The visit to the Standing Rock Sioux Tribal Nation – the one-time home of Chief Sitting Bull – was the first by a U.S. president to an Indian reservation since 1999 and was said to be only the fourth such visit by a U.S. president in history.
“I know that throughout history, the United States often didn’t give the nation-to-nation relationship the respect that it deserved,” Obama said of Indian Country. “I promised when I ran to be a president who’d change that.”
Obama, who became an honorary member of the Crow Indian Reservation in southern Montana while campaigning for president in May 2008, said the visit had “special meaning” to him, and he tried a few words in Lakota as the audience laughed.

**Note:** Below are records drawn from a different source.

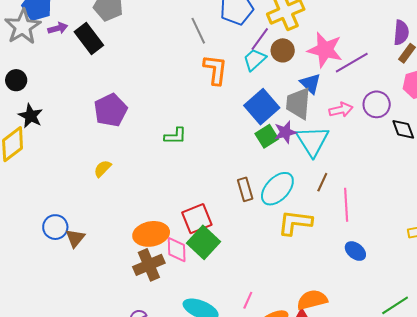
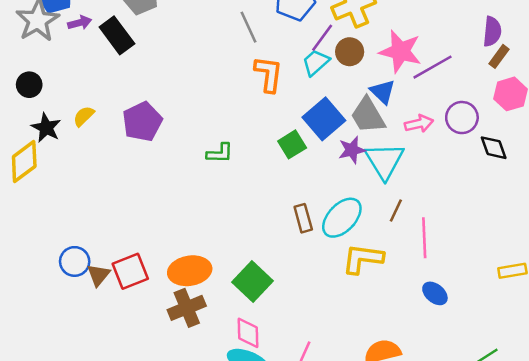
gray trapezoid: (298, 103) -> (368, 115), turned -36
green square: (267, 136) -> (292, 144), moved
yellow semicircle: (103, 169) -> (84, 116), moved
red square: (197, 219) -> (130, 271), moved
pink diamond: (177, 250) -> (248, 333), moved

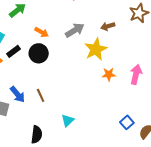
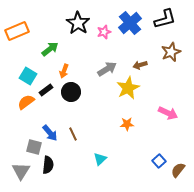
orange arrow: (42, 32) -> (64, 71), moved, turned 80
orange star: (109, 74) -> (127, 124), moved
pink arrow: (136, 74) -> (168, 113), turned 102
black semicircle: (37, 135) -> (48, 165), moved

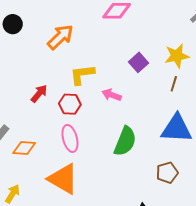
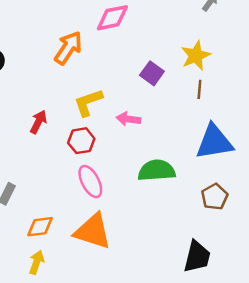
orange arrow: (60, 37) -> (68, 48), moved
red arrow: (39, 94) -> (38, 122), moved
green semicircle: (125, 141) -> (157, 171), turned -104
orange diamond: (24, 148) -> (40, 227), moved

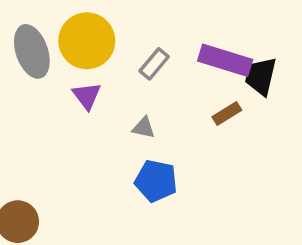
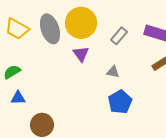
blue pentagon: (156, 181) -> (120, 102), turned 30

“I can’t guarantee it’s going to come out perfect,” he said. “I’m going to practice and I’m going to be even better next time.”
First lady Michelle Obama accompanied Obama on the visit. They arrived at the tribal nation’s annual powwow to cheers, songs and a display of American flags and dancers in traditional dress. They sat in the front row to watch the dancers with Standing Rock Sioux Tribal Chairman David Archambault II, who wore a headdress and welcomed Obama to the event, noting the “many great deeds he has accomplished” for Indian tribes.
Sitting Bull, Archambault said, once asked the government in Washington to send him an honest man.
“If Sitting Bull were sitting here today, he’d be honored,” Archambault said.
Indeed, Archambault said that no other president has come close to Obama in commitment to Indian Country.
“I hope this sets a precedent,” he added. He and others presented the Obamas with a quilt and a shawl, which the first lady placed over her shoulders.
Obama, unlike any president before him, has met with tribal leaders every single year of his term. His administration in its first term settled a 13-year-old lawsuit over hundreds of thousands of land trust accounts. The administration last year established the White House Council on Native American Affairs to ensure coordination with Indian Country.
Before Obama arrived, Interior Secretary Sally Jewell announced plans to overhaul the Department of Interior’s Bureau of Indian Education. The changes will redesign the bureau from a direct provider of education “into an innovative organization that will serve as a capacity builder and service provider to tribes,” Jewell said.
The bureau-funded schools are some of the lowest performing schools in the country, Jewell said.
Obama said his administration has made “major investments” to help tribes, including roads, high-speed Internet and energy. And he included a plug for his health care initiative, noting that “Native Americans, like all Americans, now have access to quality, affordable health care.”
Obama and the first lady met with a group of Native American youth before the ceremony and Obama said he was committed to improving Indian schools.
“There’s no denying that for some Americans the deck has been stacked against them, sometimes for generations,” Obama said. “But we can break old cycles. We’ve got to invest in them and believe in them and love them, and that starts from the White House all the way down here.”
After the visit, the Obamas were off to Palm Springs, Calif., where they were to spend the weekend. Obama will attend a Democratic National Committee fundraiser Saturday morning before delivering the commencement address at the University of California, Irvine, marking the 50th anniversary of the dedication of the UC Irvine campus by President Lyndon B. Johnson.